> [Description of the task]
Print the lines that run from the line with "腫の発生を回避できます。" to the line with "2. 水槽サイズ：L200mm×W100mm×H80mm", keeping both end lines, exactly as they appear in the entries below, and nothing else.

|---|

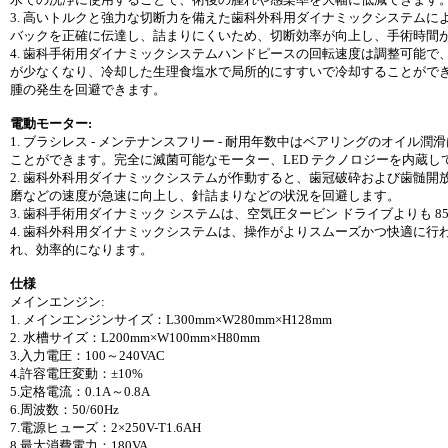
3. 高いトルクと強力な切断力を備えた歯科外科用ダイナミックシステム
バックを正確に伝達し、詰まりにくいため、切断効率が向上し、手術時間
4. 歯科手術用ダイナミックシステムハンドピースの回転速度は調整可能で、通常
が少なくなり、冷却した生理食塩水で局所的にすすいで冷却することがで
腫の発生を回避できます。
電動モーター:
1. ブラシレス - メンテナンスフリー - 耐用年数中はベアリングのオイル
ことができます。完全に滅菌可能なモーター、LED テクノロジーを内蔵し
2. 歯科外科用ダイナミックシステムが作動すると、歯冠破砕および歯髄
磨などの速度が急速に向上し、針詰まりなどの状況を回避します。
3. 歯科手術用ダイナミック システムは、空気圧タービン ドライブよりも
4. 歯科外科用ダイナミックシステムは、操作がよりスムーズかつ快適に
れ、効率的になります。
仕様
メインエンジン:
1. メインエンジンサイズ：L300mm×W280mm×H128mm
2. 水槽サイズ：L200mm×W100mm×H80mm
3.入力電圧：100～240VAC
4.許容電圧変動：±10%
5.定格電流：0.1A～0.8A
6.周波数：50/60Hz
7.電源ヒューズ：2×250V-T1.6AH
8.最大消費電力：180VA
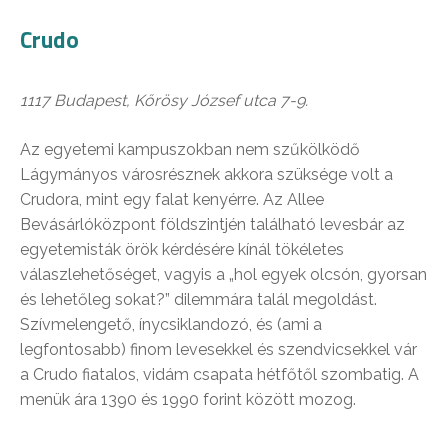
Crudo
1117 Budapest, Kőrösy József utca 7-9.
Az egyetemi kampuszokban nem szűkölködő
Lágymányos városrésznek akkora szüksége volt a
Crudora, mint egy falat kenyérre. Az Allee
Bevásárlóközpont földszintjén található levesbár az
egyetemisták örök kérdésére kínál tökéletes
válaszlehetőséget, vagyis a „hol egyek olcsón, gyorsan
és lehetőleg sokat?” dilemmára talál megoldást.
Szívmelengető, ínycsiklandozó, és (ami a
legfontosabb) finom levesekkel és szendvicsekkel vár
a Crudo fiatalos, vidám csapata hétfőtől szombatig. A
menük ára 1390 és 1990 forint között mozog.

|---|

> [Response to the task]
腫の発生を回避できます。
電動モーター:
1. ブラシレス - メンテナンスフリー - 耐用年数中はベアリングのオイル
ことができます。完全に滅菌可能なモーター、LED テクノロジーを内蔵し
2. 歯科外科用ダイナミックシステムが作動すると、歯冠破砕および歯髄
磨などの速度が急速に向上し、針詰まりなどの状況を回避します。
3. 歯科手術用ダイナミック システムは、空気圧タービン ドライブよりも
4. 歯科外科用ダイナミックシステムは、操作がよりスムーズかつ快適に
れ、効率的になります。
仕様
メインエンジン:
1. メインエンジンサイズ：L300mm×W280mm×H128mm
2. 水槽サイズ：L200mm×W100mm×H80mm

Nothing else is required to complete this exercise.